EXERCISE: The expected answer comprises all lines from the entries that contain the string "Timberland".

SUPPLIED DATA:
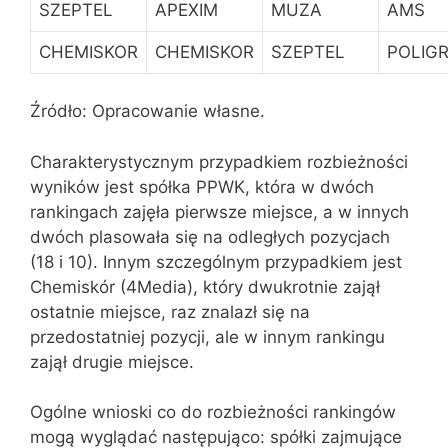
SZEPTEL
APEXIM
MUZA
AMS
CHEMISKOR
CHEMISKOR
SZEPTEL
POLIG
Źródło: Opracowanie własne.
Charakterystycznym przypadkiem rozbieżności
wyników jest spółka PPWK, która w dwóch
rankingach zajęła pierwsze miejsce, a w innych
dwóch plasowała się na odległych pozycjach
(18 i 10). Innym szczególnym przypadkiem jest
Chemiskór (4Media), który dwukrotnie zajął
ostatnie miejsce, raz znalazł się na
przedostatniej pozycji, ale w innym rankingu
zajął drugie miejsce.
Ogólne wnioski co do rozbieżności rankingów
mogą wyglądać następująco: spółki zajmujące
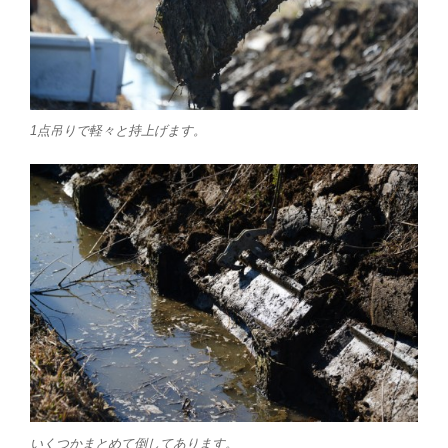
1点吊りで軽々と持上げます。
いくつかまとめて倒してあります。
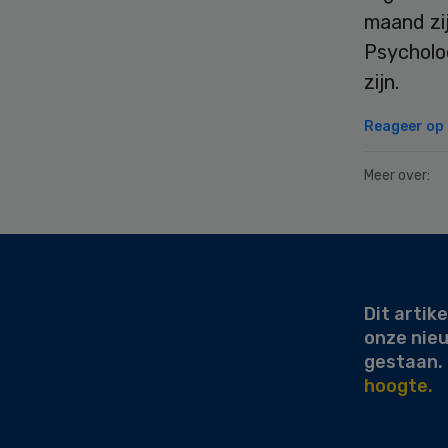
maand zi
Psycholo
zijn.
Reageer op d
Meer over:
Secondary
Sidebar
Dit artike
onze nie
gestaan.
hoogte.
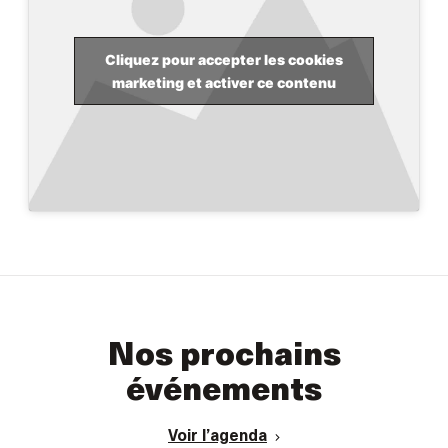
Cliquez pour accepter les cookies
marketing et activer ce contenu
Nos prochains
événements
Voir l’agenda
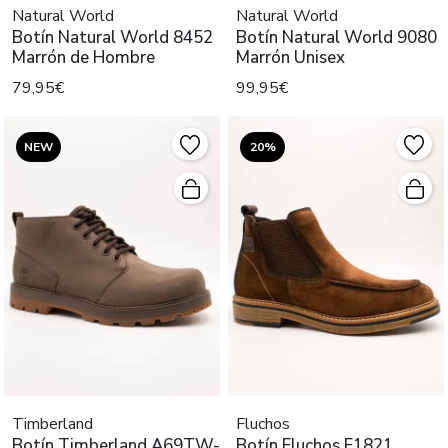
Natural World
Natural World
Botín Natural World 8452
Botín Natural World 9080
Marrón de Hombre
Marrón Unisex
79,95€
99,95€
NEW
20%
Timberland
Fluchos
Botín Timberland A69TW-
Botín Fluchos F1821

WRITTEN SOLUTION:
Timberland
Botín Timberland A69TW-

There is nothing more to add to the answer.